Saved entries:
Content starts

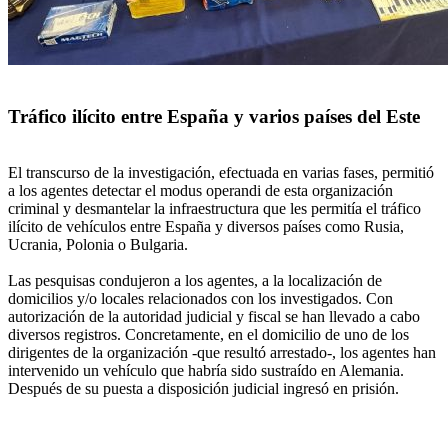
Tráfico ilícito entre España y varios países del Este
El transcurso de la investigación, efectuada en varias fases, permitió
a los agentes detectar el modus operandi de esta organización
criminal y desmantelar la infraestructura que les permitía el tráfico
ilícito de vehículos entre España y diversos países como Rusia,
Ucrania, Polonia o Bulgaria.
Las pesquisas condujeron a los agentes, a la localización de
domicilios y/o locales relacionados con los investigados. Con
autorización de la autoridad judicial y fiscal se han llevado a cabo
diversos registros. Concretamente, en el domicilio de uno de los
dirigentes de la organización -que resultó arrestado-, los agentes han
intervenido un vehículo que habría sido sustraído en Alemania.
Después de su puesta a disposición judicial ingresó en prisión.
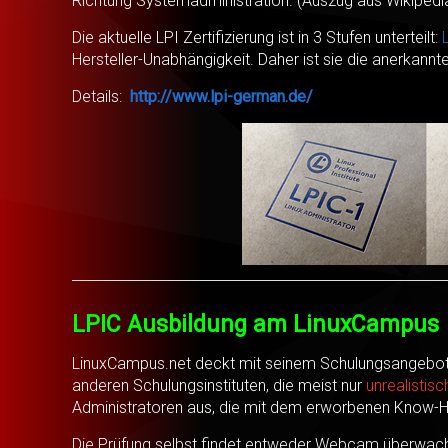
Richtung Systemadministration. (Auszug aus Wikipedi
Die aktuelle LPI Zertifizierung ist in 3 Stufen unterteilt:
L
Hersteller-Unabhängigkeit. Daher ist sie die anerkannte
Details:
http://www.lpi-german.de/
LPIC Ausbildung am LinuxCampus
LinuxCampus.net deckt mit seinem Schulungsangebot 
anderen Schulungsinstituten, die meist nur
unrealistis
Administratoren aus, die mit dem erworbenen Know
Die Prüfung selbst findet entweder Webcam überwacht 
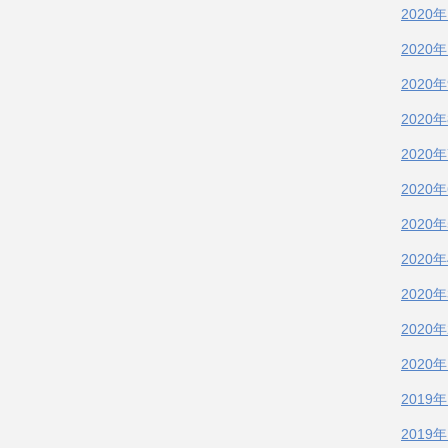
2020
2020
2020
2020
2020
2020
2020
2020
2020
2020
2020
2019
2019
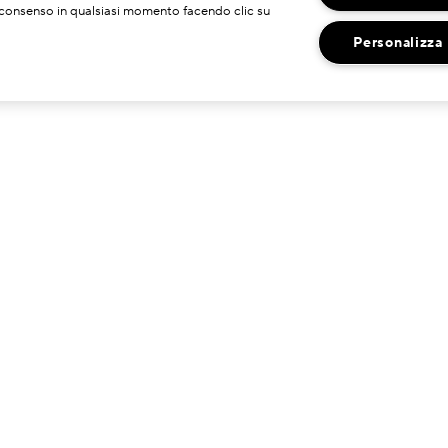
uo consenso in qualsiasi momento facendo clic su
Personalizza
HAI BISOGNO DI ASSISTENZA?
DOVE TROVARCI
ontatta il Produttore
Ricerca Negozi
ervizio Clienti
hatta con Noi
estisci I Miei Ordini
olitica Di Reso
nformazioni Di Spedizione
omande Frequenti
raccia il mio ordine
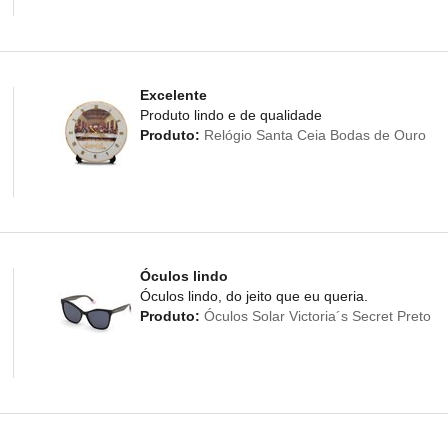
Excelente
Produto lindo e de qualidade
Produto:
Relógio Santa Ceia Bodas de Ouro
Óculos lindo
Óculos lindo, do jeito que eu queria.
Produto:
Óculos Solar Victoria´s Secret Preto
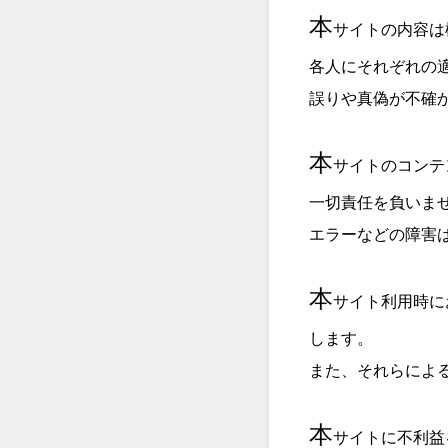
本
サイトの内容は
各人にそれぞれの
誤りや真偽が不確
本
サイトのコンテ
一切責任を負いま
エラーなどの障害
本
サイト利用時に
します。
また、それらによ
本
サイトに不利益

Content ends

= TASK STATEMENT =
Reproduce exactly, with no pictures, the lines above from the one holding "Hersteller-Unabhängigkeit. Daher ist" to the one holding "uo consenso in", inclusive.

= YOUR RESPONSE =
Hersteller-Unabhängigkeit. Daher ist sie die anerkannte
Details:
http://www.lpi-german.de/
LPIC Ausbildung am LinuxCampus
LinuxCampus.net deckt mit seinem Schulungsangebot 
anderen Schulungsinstituten, die meist nur
unrealistis
Administratoren aus, die mit dem erworbenen Know
Die Prüfung selbst findet entweder Webcam überwacht 
2020
2020
2020
2020
2020
2020
2020
2020
2020
2020
2020
2019
2019
uo consenso in qualsiasi momento facendo clic su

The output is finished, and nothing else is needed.